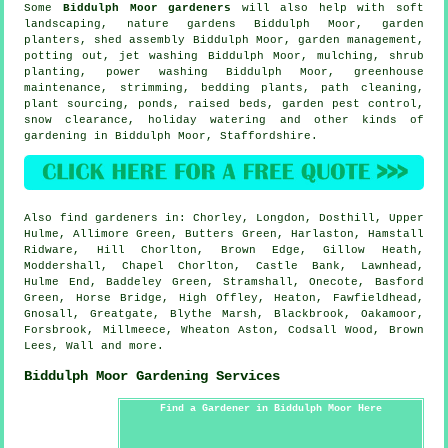
Some
Biddulph Moor gardeners
will also help with
soft
landscaping
, nature gardens Biddulph Moor, garden
planters, shed assembly Biddulph Moor,
garden management
,
potting out, jet washing Biddulph Moor, mulching, shrub
planting, power washing Biddulph Moor, greenhouse
maintenance, strimming, bedding plants, path cleaning,
plant sourcing, ponds, raised beds, garden pest control,
snow clearance, holiday watering and other kinds of
gardening in Biddulph Moor,
Staffordshire
.
Also
find gardeners
in: Chorley, Longdon, Dosthill, Upper
Hulme, Allimore Green, Butters Green, Harlaston, Hamstall
Ridware, Hill Chorlton, Brown Edge, Gillow Heath,
Moddershall, Chapel Chorlton, Castle Bank, Lawnhead,
Hulme End, Baddeley Green, Stramshall, Onecote, Basford
Green, Horse Bridge, High Offley, Heaton, Fawfieldhead,
Gnosall, Greatgate, Blythe Marsh, Blackbrook, Oakamoor,
Forsbrook, Millmeece, Wheaton Aston, Codsall Wood, Brown
Lees, Wall and
more
.
Biddulph Moor Gardening Services
Find a Gardener in Biddulph Moor Here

- DIRECTIONS
Copy all the material word for word, minus its pictures.

- YOUR RESPONSE
Some
Biddulph Moor gardeners
will also help with
soft
landscaping
, nature gardens Biddulph Moor, garden
planters, shed assembly Biddulph Moor,
garden management
,
potting out, jet washing Biddulph Moor, mulching, shrub
planting, power washing Biddulph Moor, greenhouse
maintenance, strimming, bedding plants, path cleaning,
plant sourcing, ponds, raised beds, garden pest control,
snow clearance, holiday watering and other kinds of
gardening in Biddulph Moor,
Staffordshire
.
Also
find gardeners
in: Chorley, Longdon, Dosthill, Upper
Hulme, Allimore Green, Butters Green, Harlaston, Hamstall
Ridware, Hill Chorlton, Brown Edge, Gillow Heath,
Moddershall, Chapel Chorlton, Castle Bank, Lawnhead,
Hulme End, Baddeley Green, Stramshall, Onecote, Basford
Green, Horse Bridge, High Offley, Heaton, Fawfieldhead,
Gnosall, Greatgate, Blythe Marsh, Blackbrook, Oakamoor,
Forsbrook, Millmeece, Wheaton Aston, Codsall Wood, Brown
Lees, Wall and
more
.
Biddulph Moor Gardening Services
Find a Gardener in Biddulph Moor Here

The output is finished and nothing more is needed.